Other medical mouthwashes, topical agents (such as chlorhexidine, PVP-iodide or benzy-damine) or cryotherapy have been evaluated in medical studies carried out on small series of patients. For example, Adamietz et al.[37] evaluated 20 patients undergoing radio-chemotherapy and concluded that rinsing with povidoneiodine was an easy, cheap and safe prophylactic method and that it could be recommended as a supportive treatment during antineoplastic treatment of the head and neck region. Pfeiffer et al.[38] evaluated sucralfate (a wellknown gastric mucosal protective agent) in OM prophylaxis in patients undergoing therapy with cisplatin and continuous infusion with 5-fluorouracil, and among 23 evaluable patients found a significant reduction in an objective score of edema, erythema, erosion and ulcerations. However, 10 patients did not complete the study since swishing the mouthwash around the mouth aggravated chemotherapy-induced nausea. Salvador et al.[18] studied 23 patients undergoing transplantation with autologous HCST and treated with a 60-minute regimen of oral cryotherapy. They found that the overall mean of oral mucositis severity for the experimental arm was significantly lower than that for the control group, and that similar results could be observed in terms of overall mean mucositis-related pain score. They concluded that oral cryotherapy plus an oral care protocol appeared to be beneficial in preventing severe OM.

Some systematic reviews analyzed the results of randomized studies carried out with single agents that were considered potentially useful in reducing incidence and/or severity of OM in cancer patients. In one of these review articles,[39] four agents, each in single trials, were found to exert a weak protective action allopurinol, granulocyte macrophage-colony stimulating factor (GM-CSF), immunoglobulin, human placental extracts. The following agents were not found to be effective: benzy-damine, HCl, sucralfate, tetrachlorodecaoxide, chlorhexidine.

Niscola et al.[5] reviewed the results of clinical trials involving various growth factors and cytokines and reported no beneficial effects for GM-CSF, transforming growth factor-ß3, whey-derived growth factor extract, rhIL-11, epidermal growth factor.

There is consistent evidence for a protective action of two agents that are given intravenously, such as repifermin (keratinocyte growth factor-2) and palifermin (recombinant human keratinocyte growth factor-1).

Only one study evaluated the usefulness of repifermin in patients undergoing autologous hematopoietic stem cell transplantation.[40]

More information is available about palifermin. Following the first clinical study, reported by Spielberger et al.[41] carried out in patients treated with chemotherapy, radiotherapy or autologous HCST, a significant protective action of palifermin has been confirmed, as discussed by Blijlevens and Sonis.[42] As far as the allogeneic HCST setting is concerned, two multicenter studies reported a reduced incidence of OM (range 30-40%) in patients treated with palifermin, with a more significant efficacy in the lower WHO OM grades.[43,44]
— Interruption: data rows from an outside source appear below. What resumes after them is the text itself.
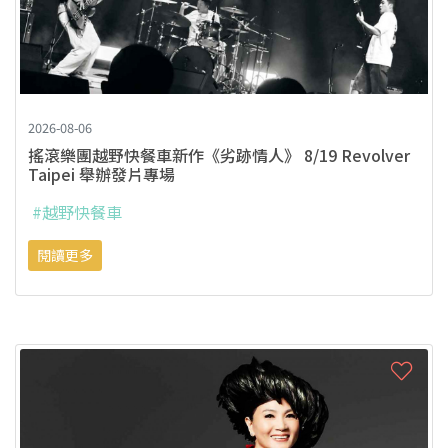
2026-08-06
搖滾樂團越野快餐車新作《劣跡情人》 8/19 Revolver
Taipei 舉辦發片專場
#越野快餐車
閱讀更多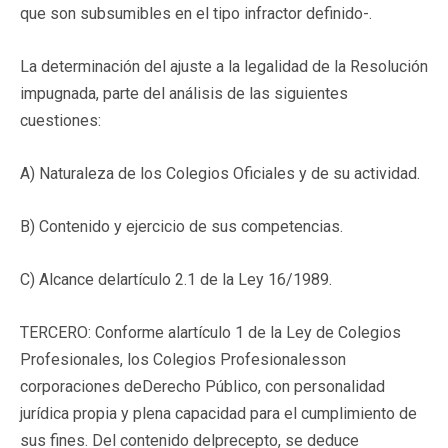
que son subsumibles en el tipo infractor definido-.
La determinación del ajuste a la legalidad de la Resolución
impugnada, parte del análisis de las siguientes
cuestiones:
A) Naturaleza de los Colegios Oficiales y de su actividad.
B) Contenido y ejercicio de sus competencias.
C) Alcance delartículo 2.1 de la Ley 16/1989.
TERCERO: Conforme alartículo 1 de la Ley de Colegios
Profesionales, los Colegios Profesionalesson
corporaciones deDerecho Público, con personalidad
jurídica propia y plena capacidad para el cumplimiento de
sus fines. Del contenido delprecepto, se deduce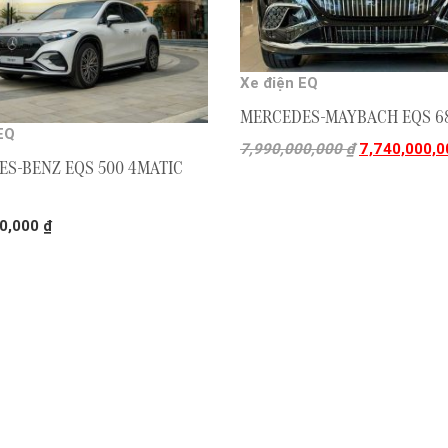
Xe điện EQ
MERCEDES-MAYBACH EQS 6
EQ
7,990,000,000
₫
7,740,000,
S-BENZ EQS 500 4MATIC
00,000
₫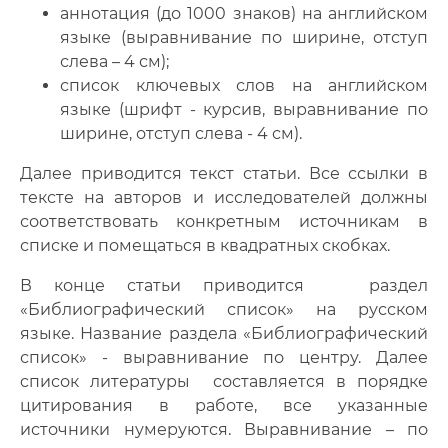
аннотация (до 1000 знаков) на английском
языке (выравнивание по ширине, отступ
слева – 4 см);
список ключевых слов на английском
языке (шрифт - курсив, выравнивание по
ширине, отступ слева - 4 см).
Далее приводится текст статьи. Все ссылки в
тексте на авторов и исследователей должны
соответствовать конкретным источникам в
списке и помещаться в квадратных скобках.
В конце статьи приводится раздел
«Библиографический список» на русском
языке. Название раздела «Библиографический
список» - выравнивание по центру. Далее
cписок литературы составляется в порядке
цитирования в работе, все указанные
источники нумеруются. Выравнивание – по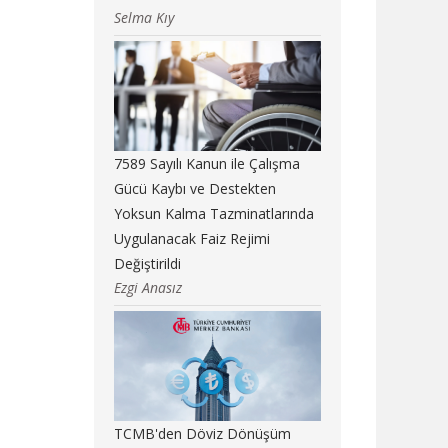
Selma Kıy
7589 Sayılı Kanun ile Çalışma
Gücü Kaybı ve Destekten
Yoksun Kalma Tazminatlarında
Uygulanacak Faiz Rejimi
Değiştirildi
Ezgi Anasız
TCMB'den Döviz Dönüşüm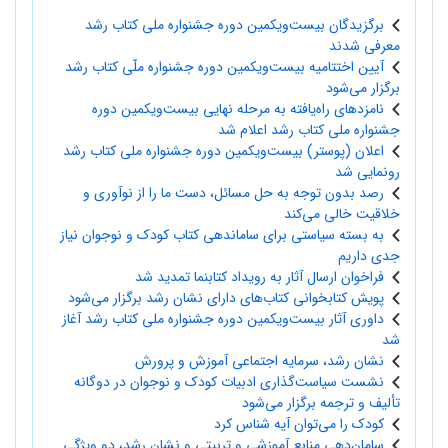
برگزیدگان بیست‌ویکمین دوره جشنواره ملی کتاب رشد
معرفی شدند
آیین اختتامیه بیست‌ویکمین دوره‌ جشنواره ملّی کتاب رشد
برگزار می‌شود
نامزدهای راه‌یافته به مرحله نهایی بیست‌ویکمین دوره
جشنواره ملی کتاب رشد اعلام شد
اعلان (پوستر) بیست‌ویکمین دوره جشنواره ملی کتاب رشد
رونمایی شد
رصد بدون توجه به حل مسائل، دست ما را از نوآوری و
خلاقیت خالی می‌کند
به بسته سیاستی برای ساماندهی کتاب کودک و نوجوان نیاز
جدی داریم
فراخوان ارسال آثار به رویداد کتابنما تمدید شد
پویش کتابخوانی کتاب‌های دارای نشان رشد برگزار می‌شود
داوری آثار بیست‌ویکمین دوره جشنواره ملی کتاب رشد آغاز
شد
نشان رشد، سرمایه اجتماعی آموزش و پرورش
نشست سیاست‌گذاری ادبیات کودک و نوجوان در دوگانه
تألیف و ترجمه برگزار می‌شود
کودک را می‌توان آیه شناس کرد
سامان‌دهی منابع آموزشی و تربیتی و نشان رشد، دو ویژگی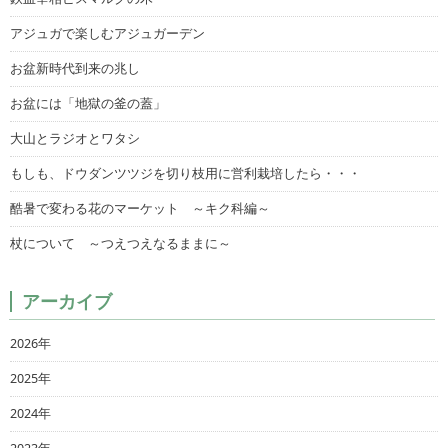
アジュガで楽しむアジュガーデン
お盆新時代到来の兆し
お盆には「地獄の釜の蓋」
大山とラジオとワタシ
もしも、ドウダンツツジを切り枝用に営利栽培したら・・・
酷暑で変わる花のマーケット ～キク科編～
杖について ～つえつえなるままに～
アーカイブ
2026年
2025年
2024年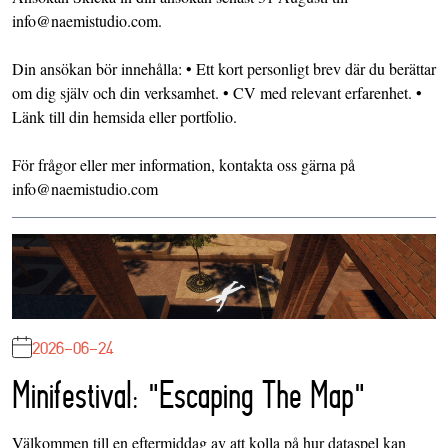
info@naemistudio.com.
Din ansökan bör innehålla: • Ett kort personligt brev där du berättar
om dig själv och din verksamhet. • CV med relevant erfarenhet. •
Länk till din hemsida eller portfolio.
För frågor eller mer information, kontakta oss gärna på
info@naemistudio.com
2026-06-24
Minifestival: "Escaping The Map"
Välkommen till en eftermiddag av att kolla på hur dataspel kan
Amifostine is another systemic agent capable of reducing incidence and/or severity of OM in hematologic patients undergoing HCST. Both Capelli et al.[45] and Thieblemont et al.[46] reported a significant protective action of amifostine in patients with multiple myeloma receiving high-dose melphalan as a conditioning agent for autologous HCST, with a 50% decrease in the occurrence of severe OM.

Conclusions

If we compare the results of our study with these reports, which are very similar in terms of both patients’ characteristics and number of patients evaluated, we find that Baxidl Onco® mouthwash exerted a protective action that was comparable to that shown both by palifermin and by amifostine, without their possible adverse effects. The results obtained in our study indicate that oral rinsing with Baxidil Onco® mouthwash in addition to the standard prophylaxis can significantly reduce incidence, severity and duration of OM. Compared to other prophylactic agents, such as palifermin and amifostine, we think that Baxidil Onco® is cheaper, easier to use and capable of exerting similar effects when used in hematologic patients undergoing HCST. Further studies involving a larger number of patients are needed to validate the results obtained so far.